Rete per il Diritto alla città

Il 7 maggio 2015, all’alba, veniva sgomberato Scup, spazio occupato a San Giovanni. Il 7 maggio 2015, al tramonto, veniva occupato il nuovo Scup da un corteo cittadino che denunciava lo sgombero, ma anche l’arroganza e le procedure anomale utilizzate dalla proprietà a scapito della volontà di un intero territorio. Nelle ultime ore stanno sopraggiungendo decine di denunce per quei fatti. La celerità, generalmente anomala alla magistratura romana, ci restituisce l’idea che evidentemente quella giornata non sia andata molto giù all’amministrazione, al prefetto e alle forze dell’ordine.

In effetti, ammettiamo, che le facce basite della questura siano un ricordo piacevole di quel pomeriggio. Ma ancor più soddisfacente è stato vedere tanti e tante, dopo essere stati tutta la mattina sotto al sole inermi a vedere le ruspe fare a pezzi Scup, attraversare le strade di San Giovanni con il preciso intento di non far precipitare nelle macerie la ricchezza che quello spazio ha significato per il territorio.

Nato da quella voglia collettiva, infatti, Scup ha ritrovato non solo casa, ma una vera complicità con la Roma solidale. Una soluzione di continuità che leggiamo come una piccola ma significativa vittoria, e certo non scontata nella fase che stiamo attraversando. Una fase che a suon di sgomberi, intimidazioni, ammende economiche e svendita del patrimonio pubblico al miglior offerente privato, sta determinando un tabula rasa ed un’aperta guerra agli spazi sociali.

Come rete per il diritto alla città abbiamo ben chiaro che le coercizioni che gli spazi sociali ed i suoi attivisti subiscono sono il ritratto di un cambio di paradigma più generale. Non è una casualità che proprio in questi giorni di afa, la giunta Marino (sotto lo scacco direttivo della segreteria nazionale del Pd), stia sancendo la definitiva messa a bando di un gran numero di servizi, dal trasporto alla gestione dei rifiuti, per citarne qualcuno.
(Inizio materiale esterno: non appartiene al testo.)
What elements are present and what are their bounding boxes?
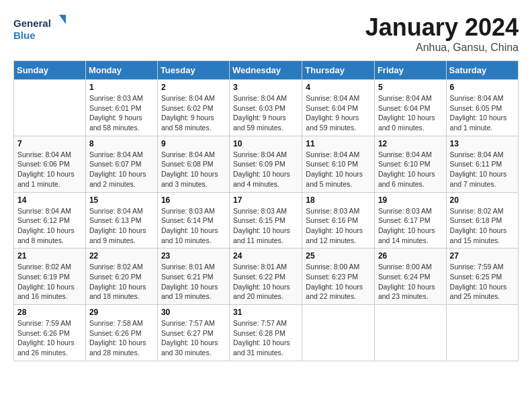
day-number: 8 [89,139,154,148]
day-number: 26 [378,251,443,261]
page-header: General Blue January 2024 Anhua, Gansu, … [13,13,519,54]
day-number: 17 [233,195,298,205]
day-number: 19 [378,195,443,205]
calendar-cell: 6Sunrise: 8:04 AMSunset: 6:05 PMDaylight… [446,80,518,136]
day-number: 2 [161,83,226,92]
day-number: 23 [161,251,226,261]
day-number: 28 [17,308,82,317]
day-number: 24 [233,251,298,261]
svg-text:Blue: Blue [13,30,36,41]
day-info: Sunrise: 8:02 AMSunset: 6:19 PMDaylight:… [17,262,82,302]
day-number: 27 [450,251,515,261]
col-saturday: Saturday [446,61,518,80]
day-number: 5 [378,83,443,92]
day-info: Sunrise: 8:03 AMSunset: 6:14 PMDaylight:… [161,206,226,246]
calendar-week-row: 14Sunrise: 8:04 AMSunset: 6:12 PMDayligh… [14,192,519,248]
calendar-cell: 18Sunrise: 8:03 AMSunset: 6:16 PMDayligh… [302,192,375,248]
calendar-week-row: 1Sunrise: 8:03 AMSunset: 6:01 PMDaylight… [14,80,519,136]
title-block: January 2024 Anhua, Gansu, China [365,13,519,54]
calendar-cell: 29Sunrise: 7:58 AMSunset: 6:26 PMDayligh… [85,305,157,361]
day-info: Sunrise: 8:04 AMSunset: 6:07 PMDaylight:… [89,150,154,189]
day-number: 6 [450,83,515,92]
calendar-week-row: 28Sunrise: 7:59 AMSunset: 6:26 PMDayligh… [14,305,519,361]
day-number: 16 [161,195,226,205]
day-number: 1 [89,83,154,92]
calendar-cell: 31Sunrise: 7:57 AMSunset: 6:28 PMDayligh… [230,305,302,361]
col-sunday: Sunday [14,61,86,80]
calendar-cell: 8Sunrise: 8:04 AMSunset: 6:07 PMDaylight… [85,136,157,192]
main-title: January 2024 [365,13,519,42]
col-thursday: Thursday [302,61,375,80]
day-info: Sunrise: 8:04 AMSunset: 6:13 PMDaylight:… [89,206,154,246]
day-info: Sunrise: 8:04 AMSunset: 6:03 PMDaylight:… [233,93,298,133]
logo: General Blue [13,13,67,43]
calendar-cell: 5Sunrise: 8:04 AMSunset: 6:04 PMDaylight… [374,80,446,136]
svg-marker-2 [59,15,66,24]
calendar-cell: 21Sunrise: 8:02 AMSunset: 6:19 PMDayligh… [14,248,86,305]
calendar-cell: 23Sunrise: 8:01 AMSunset: 6:21 PMDayligh… [157,248,229,305]
calendar-cell: 13Sunrise: 8:04 AMSunset: 6:11 PMDayligh… [446,136,518,192]
calendar-header-row: Sunday Monday Tuesday Wednesday Thursday… [14,61,519,80]
day-info: Sunrise: 8:04 AMSunset: 6:09 PMDaylight:… [233,150,298,189]
day-number: 7 [17,139,82,148]
day-number: 30 [161,308,226,317]
day-info: Sunrise: 8:04 AMSunset: 6:04 PMDaylight:… [306,93,371,133]
day-number: 14 [17,195,82,205]
col-friday: Friday [374,61,446,80]
day-info: Sunrise: 8:04 AMSunset: 6:05 PMDaylight:… [450,93,515,133]
day-info: Sunrise: 8:04 AMSunset: 6:10 PMDaylight:… [378,150,443,189]
calendar-cell [374,305,446,361]
calendar-cell: 17Sunrise: 8:03 AMSunset: 6:15 PMDayligh… [230,192,302,248]
day-info: Sunrise: 8:01 AMSunset: 6:21 PMDaylight:… [161,262,226,302]
day-number: 15 [89,195,154,205]
day-info: Sunrise: 8:03 AMSunset: 6:17 PMDaylight:… [378,206,443,246]
calendar-cell: 22Sunrise: 8:02 AMSunset: 6:20 PMDayligh… [85,248,157,305]
subtitle: Anhua, Gansu, China [365,42,519,54]
day-info: Sunrise: 8:04 AMSunset: 6:02 PMDaylight:… [161,93,226,133]
calendar-cell: 16Sunrise: 8:03 AMSunset: 6:14 PMDayligh… [157,192,229,248]
calendar-cell: 25Sunrise: 8:00 AMSunset: 6:23 PMDayligh… [302,248,375,305]
calendar-cell: 3Sunrise: 8:04 AMSunset: 6:03 PMDaylight… [230,80,302,136]
day-info: Sunrise: 8:04 AMSunset: 6:12 PMDaylight:… [17,206,82,246]
day-info: Sunrise: 8:04 AMSunset: 6:08 PMDaylight:… [161,150,226,189]
calendar-week-row: 7Sunrise: 8:04 AMSunset: 6:06 PMDaylight… [14,136,519,192]
day-info: Sunrise: 8:01 AMSunset: 6:22 PMDaylight:… [233,262,298,302]
day-info: Sunrise: 8:03 AMSunset: 6:16 PMDaylight:… [306,206,371,246]
calendar-cell: 9Sunrise: 8:04 AMSunset: 6:08 PMDaylight… [157,136,229,192]
calendar-cell: 7Sunrise: 8:04 AMSunset: 6:06 PMDaylight… [14,136,86,192]
calendar-cell [14,80,86,136]
day-number: 10 [233,139,298,148]
day-number: 22 [89,251,154,261]
col-wednesday: Wednesday [230,61,302,80]
day-info: Sunrise: 8:04 AMSunset: 6:06 PMDaylight:… [17,150,82,189]
day-number: 12 [378,139,443,148]
day-info: Sunrise: 8:04 AMSunset: 6:04 PMDaylight:… [378,93,443,133]
calendar-cell: 27Sunrise: 7:59 AMSunset: 6:25 PMDayligh… [446,248,518,305]
calendar-cell: 26Sunrise: 8:00 AMSunset: 6:24 PMDayligh… [374,248,446,305]
day-info: Sunrise: 8:02 AMSunset: 6:18 PMDaylight:… [450,206,515,246]
day-info: Sunrise: 8:03 AMSunset: 6:15 PMDaylight:… [233,206,298,246]
calendar-cell: 12Sunrise: 8:04 AMSunset: 6:10 PMDayligh… [374,136,446,192]
day-number: 4 [306,83,371,92]
day-number: 25 [306,251,371,261]
day-number: 9 [161,139,226,148]
day-info: Sunrise: 7:59 AMSunset: 6:26 PMDaylight:… [17,318,82,358]
col-monday: Monday [85,61,157,80]
calendar-cell [446,305,518,361]
calendar-cell: 4Sunrise: 8:04 AMSunset: 6:04 PMDaylight… [302,80,375,136]
calendar-cell: 14Sunrise: 8:04 AMSunset: 6:12 PMDayligh… [14,192,86,248]
day-info: Sunrise: 7:58 AMSunset: 6:26 PMDaylight:… [89,318,154,358]
day-number: 20 [450,195,515,205]
day-info: Sunrise: 7:59 AMSunset: 6:25 PMDaylight:… [450,262,515,302]
calendar-cell: 15Sunrise: 8:04 AMSunset: 6:13 PMDayligh… [85,192,157,248]
day-number: 11 [306,139,371,148]
day-info: Sunrise: 8:04 AMSunset: 6:11 PMDaylight:… [450,150,515,189]
day-number: 3 [233,83,298,92]
calendar-cell: 11Sunrise: 8:04 AMSunset: 6:10 PMDayligh… [302,136,375,192]
day-number: 21 [17,251,82,261]
day-number: 31 [233,308,298,317]
day-info: Sunrise: 7:57 AMSunset: 6:27 PMDaylight:… [161,318,226,358]
calendar-cell: 30Sunrise: 7:57 AMSunset: 6:27 PMDayligh… [157,305,229,361]
calendar-table: Sunday Monday Tuesday Wednesday Thursday… [13,60,519,361]
day-number: 18 [306,195,371,205]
Così, mentre i romani in questi giorni afosi trovano rinfresco tra i nasoni di Roma (ancora per poco pubblici), la versione renziana della giunta Marino sta meschinamente predisponendo una sicura – ma non piacevole – doccia gelata per settembre che spazzerà definitamente quel poco che rimaneva dei servizi pubblici, di tutele sociali, garanzie e diritti.

Mentre il vergognoso scempio di Mafia Capitale ha lentamente consumato, depauperato e spremuto fino al midollo le casse del Campidoglio rendendo proficue persino le emergenze sociali, Roma viene investita dall’ignaro compito di essere archetipo e modello da seguire per risanare il dilapidato debito di bilancio comunale. E allora ecco che parallelamente a qualche bacchettata moralista contro il corrotto di turno e alla privatizzazione strategica delle politiche sociali e dei servizi, compaiono grandi e piccoli processi speculativi che in nome della rendita finanziaria ed immobiliare cementificheranno lupaettari di verde a Roma Sud per costruire il “necessario” stadio della Roma, costruiranno centri commerciali a Tor Pignattara, capovolgeranno la città in nome della candidatura di Roma alle Olimpiadi 2024.

Siamo di fronte ad una città allo sbaraglio, dove le sacche di resistenza, di denuncia politica e contrarietà vengono pedissequamente colpite in termini repressivi, mentre il resto di Roma si trova nel mezzo tra l’incudine del populismo grillino e il martello di una destra fascista che rimodula il suo pericoloso intervento politico e sociale. Una città che nel sociale cavalca la dottrina del decoro scambiando e riducendo il concetto di “qualità della vita” a quello della “sicurezza” e nel politico istituzionale propone l’uscita neoliberista di Mafia Capitale.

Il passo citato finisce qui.